**WHAT THIS TASK INVOLVES:**
Copy out the data exactly, leaving the pictures behind.

**RECORDS SHOWN:**

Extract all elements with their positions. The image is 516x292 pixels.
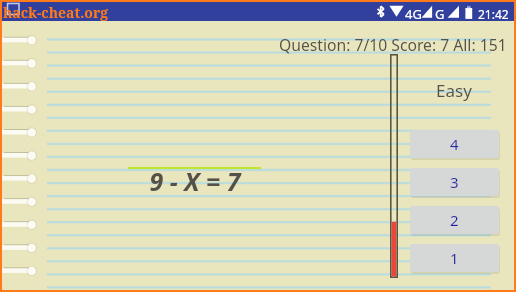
staticText: 2: [450, 210, 459, 230]
button[interactable]: 1: [410, 244, 499, 272]
staticText: G: [435, 5, 445, 23]
button[interactable]: 4: [410, 130, 499, 158]
staticText: 3: [450, 172, 459, 192]
staticText: 9 - X = 7: [149, 164, 241, 198]
staticText: hack-cheat.org: [3, 3, 109, 22]
button[interactable]: 3: [410, 168, 499, 196]
staticText: 1: [450, 248, 459, 268]
staticText: Question: 7/10 Score: 7 All: 151: [279, 34, 507, 55]
staticText: 4G: [405, 5, 422, 23]
staticText: 4: [450, 134, 459, 154]
button[interactable]: 2: [410, 206, 499, 234]
staticText: Easy: [436, 79, 472, 102]
staticText: 21:42: [478, 6, 509, 22]
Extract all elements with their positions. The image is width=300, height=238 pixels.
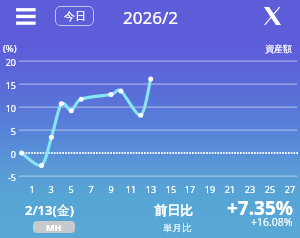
staticText: 15 [161, 183, 181, 195]
staticText: 20 [0, 56, 16, 68]
staticText: 25 [260, 183, 280, 195]
staticText: 27 [280, 183, 300, 195]
staticText: 23 [240, 183, 260, 195]
staticText: 1 [22, 183, 42, 195]
staticText: 7 [81, 183, 101, 195]
staticText: 13 [141, 183, 161, 195]
staticText: -5 [0, 171, 16, 183]
staticText: 11 [121, 183, 141, 195]
staticText: 2026/2 [123, 6, 178, 29]
button[interactable]: 今日 [55, 6, 94, 26]
button[interactable]: Open navigation menu [8, 0, 44, 34]
staticText: 2/13(金) [25, 201, 74, 219]
staticText: 5 [61, 183, 81, 195]
staticText: 0 [0, 148, 16, 160]
staticText: +16.08% [251, 215, 293, 229]
staticText: 資産額 [265, 43, 292, 54]
staticText: MH [46, 221, 62, 233]
staticText: 前日比 [154, 202, 193, 218]
staticText: 19 [200, 183, 220, 195]
staticText: (%) [3, 42, 17, 55]
staticText: 3 [41, 183, 61, 195]
staticText: 17 [180, 183, 200, 195]
staticText: 21 [220, 183, 240, 195]
staticText: 今日 [64, 9, 86, 23]
button[interactable]: Open X [256, 0, 288, 32]
staticText: 15 [0, 79, 16, 91]
staticText: 9 [101, 183, 121, 195]
staticText: 10 [0, 102, 16, 114]
staticText: 単月比 [163, 222, 192, 233]
staticText: +7.35% [227, 195, 293, 215]
staticText: 5 [0, 125, 16, 137]
button[interactable]: MH [33, 221, 75, 233]
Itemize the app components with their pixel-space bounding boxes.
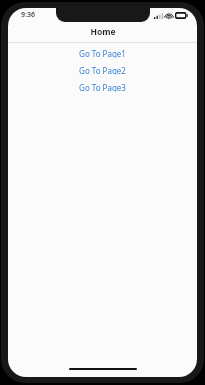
- staticText: Go To Page3: [79, 82, 126, 92]
- staticText: Go To Page2: [79, 65, 126, 75]
- button[interactable]: Go To Page3: [8, 82, 197, 92]
- staticText: Home: [90, 26, 116, 38]
- button[interactable]: Go To Page2: [8, 65, 197, 75]
- button[interactable]: Go To Page1: [8, 48, 197, 58]
- staticText: Go To Page1: [79, 48, 126, 58]
- staticText: 9:36: [21, 10, 35, 20]
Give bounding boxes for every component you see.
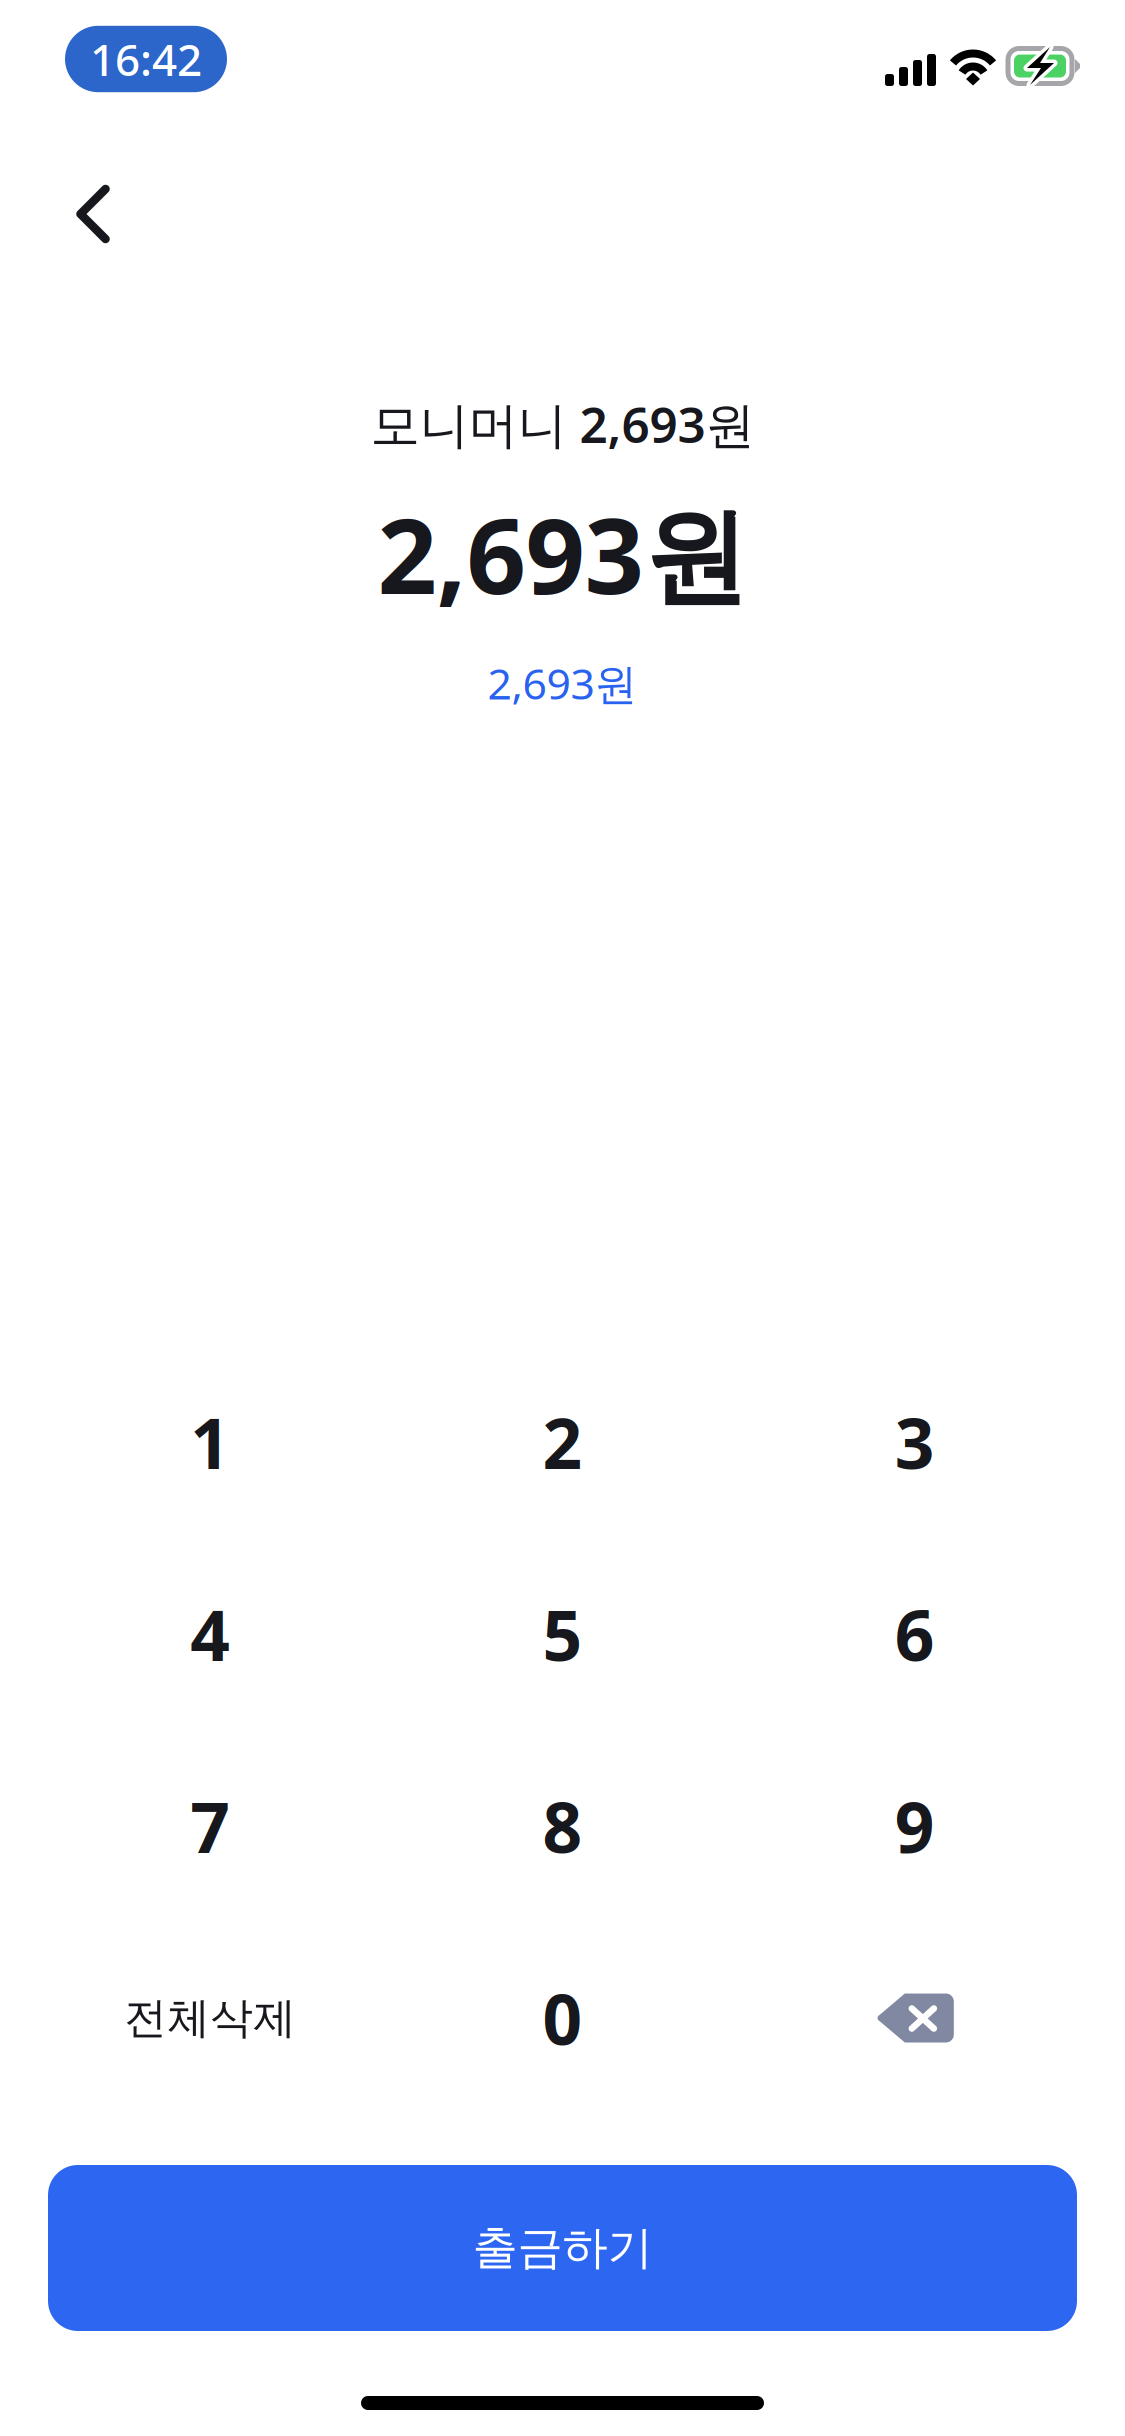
staticText: 1 (190, 1396, 230, 1488)
button[interactable]: 4 (34, 1538, 386, 1730)
button[interactable]: Back (41, 162, 145, 266)
staticText: 9 (895, 1780, 935, 1872)
staticText: 2,693원 (488, 655, 638, 711)
staticText: 8 (542, 1780, 582, 1872)
staticText: 0 (542, 1972, 582, 2064)
button[interactable]: 7 (34, 1730, 386, 1922)
staticText: 3 (895, 1396, 935, 1488)
staticText: 6 (895, 1588, 935, 1680)
button[interactable]: 3 (739, 1346, 1091, 1538)
staticText: 모니머니 2,693원 (370, 391, 754, 456)
staticText: 4 (190, 1588, 230, 1680)
button[interactable]: 9 (739, 1730, 1091, 1922)
button[interactable]: 8 (386, 1730, 739, 1922)
button[interactable]: 전체삭제 (34, 1922, 386, 2114)
staticText: 2,693원 (378, 484, 748, 623)
button[interactable]: 출금하기 (48, 2165, 1077, 2331)
staticText: 7 (190, 1780, 230, 1872)
button[interactable]: 1 (34, 1346, 386, 1538)
staticText: 출금하기 (472, 2220, 652, 2276)
button[interactable]: Delete (739, 1922, 1091, 2114)
button[interactable]: 2,693원 (474, 649, 652, 717)
button[interactable]: 5 (386, 1538, 739, 1730)
button[interactable]: 2 (386, 1346, 739, 1538)
button[interactable]: 6 (739, 1538, 1091, 1730)
staticText: 전체삭제 (124, 1992, 296, 2044)
staticText: 2 (542, 1396, 582, 1488)
staticText: 16:42 (90, 30, 202, 88)
staticText: 5 (542, 1588, 582, 1680)
button[interactable]: 0 (386, 1922, 739, 2114)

**SOLUTION TO THE PROBLEM:**
Extract all elements with their positions. The image is 516x292 pixels.
staticText: 2: [450, 210, 459, 230]
button[interactable]: 1: [410, 244, 499, 272]
staticText: G: [435, 5, 445, 23]
button[interactable]: 4: [410, 130, 499, 158]
staticText: 3: [450, 172, 459, 192]
staticText: 9 - X = 7: [149, 164, 241, 198]
staticText: hack-cheat.org: [3, 3, 109, 22]
button[interactable]: 3: [410, 168, 499, 196]
staticText: 1: [450, 248, 459, 268]
staticText: Question: 7/10 Score: 7 All: 151: [279, 34, 507, 55]
staticText: 4G: [405, 5, 422, 23]
staticText: 4: [450, 134, 459, 154]
button[interactable]: 2: [410, 206, 499, 234]
staticText: Easy: [436, 79, 472, 102]
staticText: 21:42: [478, 6, 509, 22]
Extract all elements with their positions. The image is width=300, height=238 pixels.
staticText: 15 [161, 183, 181, 195]
staticText: 20 [0, 56, 16, 68]
staticText: 25 [260, 183, 280, 195]
staticText: 27 [280, 183, 300, 195]
staticText: 23 [240, 183, 260, 195]
staticText: 1 [22, 183, 42, 195]
staticText: 7 [81, 183, 101, 195]
staticText: 13 [141, 183, 161, 195]
staticText: -5 [0, 171, 16, 183]
staticText: 11 [121, 183, 141, 195]
staticText: 2026/2 [123, 6, 178, 29]
button[interactable]: 今日 [55, 6, 94, 26]
button[interactable]: Open navigation menu [8, 0, 44, 34]
staticText: 2/13(金) [25, 201, 74, 219]
staticText: 5 [61, 183, 81, 195]
staticText: 0 [0, 148, 16, 160]
staticText: +16.08% [251, 215, 293, 229]
staticText: 資産額 [265, 43, 292, 54]
staticText: MH [46, 221, 62, 233]
staticText: 前日比 [154, 202, 193, 218]
staticText: 19 [200, 183, 220, 195]
staticText: (%) [3, 42, 17, 55]
staticText: 3 [41, 183, 61, 195]
staticText: 17 [180, 183, 200, 195]
staticText: 21 [220, 183, 240, 195]
staticText: 今日 [64, 9, 86, 23]
button[interactable]: Open X [256, 0, 288, 32]
staticText: 15 [0, 79, 16, 91]
staticText: 9 [101, 183, 121, 195]
staticText: 10 [0, 102, 16, 114]
staticText: 単月比 [163, 222, 192, 233]
staticText: +7.35% [227, 195, 293, 215]
staticText: 5 [0, 125, 16, 137]
button[interactable]: MH [33, 221, 75, 233]
Itemize the app components with their pixel-space bounding boxes.
- staticText: Go To Page3: [79, 82, 126, 92]
- staticText: Go To Page2: [79, 65, 126, 75]
- button[interactable]: Go To Page3: [8, 82, 197, 92]
- staticText: Home: [90, 26, 116, 38]
- button[interactable]: Go To Page2: [8, 65, 197, 75]
- button[interactable]: Go To Page1: [8, 48, 197, 58]
- staticText: Go To Page1: [79, 48, 126, 58]
- staticText: 9:36: [21, 10, 35, 20]
Give bounding boxes for every component you see.
staticText: 1 (190, 1396, 230, 1488)
button[interactable]: 4 (34, 1538, 386, 1730)
button[interactable]: Back (41, 162, 145, 266)
staticText: 9 (895, 1780, 935, 1872)
staticText: 2,693원 (488, 655, 638, 711)
staticText: 8 (542, 1780, 582, 1872)
staticText: 0 (542, 1972, 582, 2064)
button[interactable]: 7 (34, 1730, 386, 1922)
staticText: 3 (895, 1396, 935, 1488)
staticText: 6 (895, 1588, 935, 1680)
button[interactable]: 3 (739, 1346, 1091, 1538)
staticText: 모니머니 2,693원 (370, 391, 754, 456)
staticText: 4 (190, 1588, 230, 1680)
button[interactable]: 9 (739, 1730, 1091, 1922)
button[interactable]: 8 (386, 1730, 739, 1922)
button[interactable]: 전체삭제 (34, 1922, 386, 2114)
staticText: 2,693원 (378, 484, 748, 623)
button[interactable]: 출금하기 (48, 2165, 1077, 2331)
staticText: 7 (190, 1780, 230, 1872)
button[interactable]: 1 (34, 1346, 386, 1538)
staticText: 출금하기 (472, 2220, 652, 2276)
button[interactable]: Delete (739, 1922, 1091, 2114)
button[interactable]: 2,693원 (474, 649, 652, 717)
button[interactable]: 5 (386, 1538, 739, 1730)
button[interactable]: 2 (386, 1346, 739, 1538)
button[interactable]: 6 (739, 1538, 1091, 1730)
staticText: 전체삭제 (124, 1992, 296, 2044)
staticText: 2 (542, 1396, 582, 1488)
staticText: 16:42 (90, 30, 202, 88)
staticText: 5 (542, 1588, 582, 1680)
button[interactable]: 0 (386, 1922, 739, 2114)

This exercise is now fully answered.